その目からは、大粒の涙がとめどなく溢れ落ちていた。それは、もはや恐怖だけの涙ではなかった。自分の腹を痛めて産んだ息子が、自分の全く知らない、遥か遠い世界の住人になってしまったという、途方もない寂しさと、そして、その小さな背中が、この村の誰よりも大きく見えることへの、震えるような誇りが入り混じった、熱い涙だった。
◇◇◇◇
その光景を、物陰から忌々しげに見つめる目があった。
吉蔵である。
彼の田は、長雨と雲霞でほとんど実りを失った。寄合で朔を告発したが、結局、村の誰もが朔の「妖術」の恩恵にあずかった形となり、吉蔵の孤立と憎悪は深まるばかりであった。

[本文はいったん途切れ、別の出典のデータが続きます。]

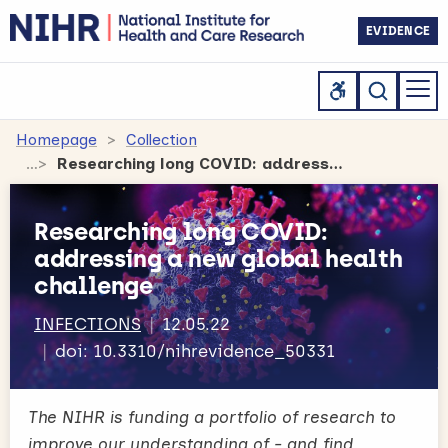
EVIDENCE
Homepage
Collection
Researching long COVID: addressing a new global health challenge
Researching long COVID:
addressing a new global health
challenge
INFECTIONS
12.05.22
doi: 10.3310/nihrevidence_50331
The NIHR is funding a portfolio of research to
improve our understanding of - and find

(化け物め……。敵を手当てしおって。やはり人の心を持っておらん)
朔の冷徹なまでの合理性が、吉蔵には人の心を持たぬ化け物の論理にしか聞こえなかった。
(そうだ。役人様に知らせるのだ。この村には、妖術で人を惑わし、敵と内通する化け物がいる、と)
それが、村を救う唯一の道だと、彼は信じていた。いや、信じたかった。
吉蔵は、誰にも気づかれぬよう、そっとその場を離れた。
夜陰に紛れ、彼は村を抜け出した。
向かうは、伊丹の城。
彼の密告が、村に新たな災厄を呼び込むことを、まだ誰も知らなかった。